Korean Police Remove Protesters and Open Road to THAAD Site In Seongju
|Looked what quietly happened over the weekend:
Construction vehicles made it into the base of the United States THAAD anti-missile system in southeastern South Korea on Monday after riot police removed protesters blocking the road to oppose THAAD’s deployment.
Twenty-two vehicles carrying construction materials, equipment and workers entered the Terminal High Altitude Area Defense base in Seongju, North Gyeongsang Province, from around 11:20 a.m. as part of a project to build facilities for troops manning the unit.
Their entrance came about three hours after riot police began removing about 200 residents and activists occupying the Jinbat bridge in a sit-in aimed at preventing the vehicles’ passage. About 3,000 riot police were mobilized to break up the protest.
Scuffles and shoving matches broke out as police moved in. Protesters resisted by inserting their arms into plastic pipes in an attempt to tie themselves together to make it difficult for police to carry them away. They also chanted slogans, such as “Out with violent police.”
About 10 people were injured during the clash, with five or six of them taken to a hospital. [Yonhap]
You can read more at the link, but it appears from the article that it was pretty easy for the police to open the road. I wonder if the anti-US leftist groups did not send their manpower down to Seongju to put up a fight with the police because of this week’s Kim-Moon summit?
Protesters resist police by putting their arms into plastic pipes in an attempt to tie themselves together during a sit-in in Seongju, some 300 km southeast of Seoul, on April 23, 2018. (Yonhap)
About damn time.
Well.
It was a crap week for me.
They didn’t hire my protester removal consulting firm.
They didn’t buy any of my Protester-B-Cool sticks.
And one of my in-house training tapes leaked to the intetnet.
https://youtu.be/-wa4U6TQlNI
CH is on a roll this morning.
😆
I think it’s more like the protestors in CH’s video were on a roll…
First day they should have re-activated the Airborne Division and taken care of the communist infiltration problem there in Seongju.

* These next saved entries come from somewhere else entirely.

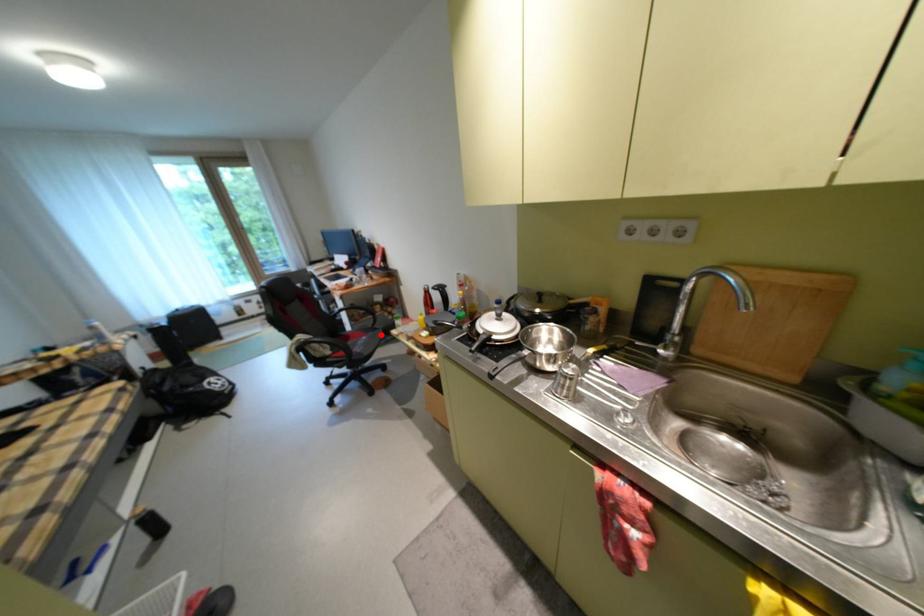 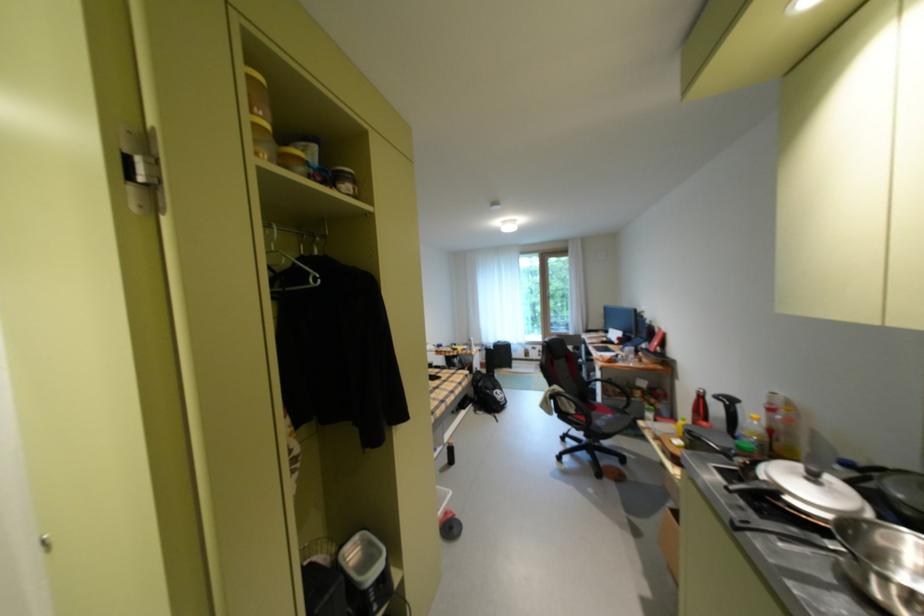 Locate, in the second image, the point that corresponds to the highlighted location in the first image.

(629, 416) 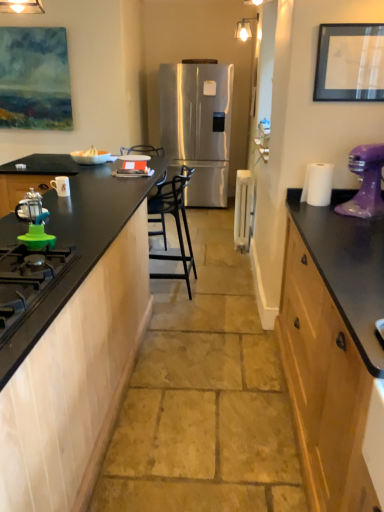 Question: Choose the correct answer: Is stainless steel refrigerator at center inside green rubber gas stove at lower left or outside it?

Choices:
 (A) outside
 (B) inside

Answer: (A)

Question: Considering the positions of stainless steel refrigerator at center and green rubber gas stove at lower left in the image, is stainless steel refrigerator at center taller or shorter than green rubber gas stove at lower left?

Choices:
 (A) short
 (B) tall

Answer: (B)

Question: Based on their relative distances, which object is nearer to the black matte picture frame at upper right?

Choices:
 (A) white plastic radiator at center, the 1th appliance viewed from the right
 (B) black metal chair at center
 (C) stainless steel refrigerator at center
 (D) green plastic lid at lower left, positioned as the fourth appliance in left-to-right order
 (E) matte black coffee press at left, which is the fourth appliance in back-to-front order

Answer: (B)

Question: Considering the real-world distances, which object is closest to the black matte picture frame at upper right?

Choices:
 (A) green rubber gas stove at lower left
 (B) green plastic lid at lower left, placed as the second appliance when sorted from right to left
 (C) purple glossy stand mixer at right
 (D) white matte bowl at center, marked as the 1th appliance in a left-to-right arrangement
 (E) black metal chair at center

Answer: (C) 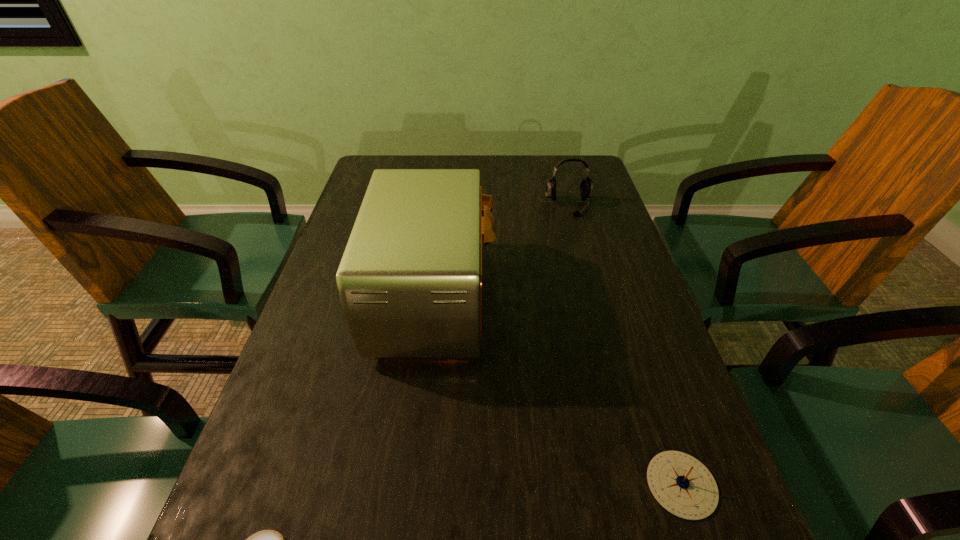 Find the location of a particular element. headset that is at the right edge is located at coordinates (586, 187).

Locate an element on the screen. compass present at the right edge is located at coordinates (679, 482).

This screenshot has width=960, height=540. Identify the location of free space at the far edge of the desktop. (516, 182).

Where is `free space at the left edge of the desktop`? Image resolution: width=960 pixels, height=540 pixels. free space at the left edge of the desktop is located at coordinates coord(293,455).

correction, the 7th Airborne Brigade!
The Gyeongbuk Police chief says there are only about 30 Seongju residents involved in the protest. Most of the protestors came from outside Seongju with a good chance that most of them are members of Korea Trade Union and other leftist organizations.
Some jail time would do them some good but KNP only arrest former presidents and rich people. NOT Commies.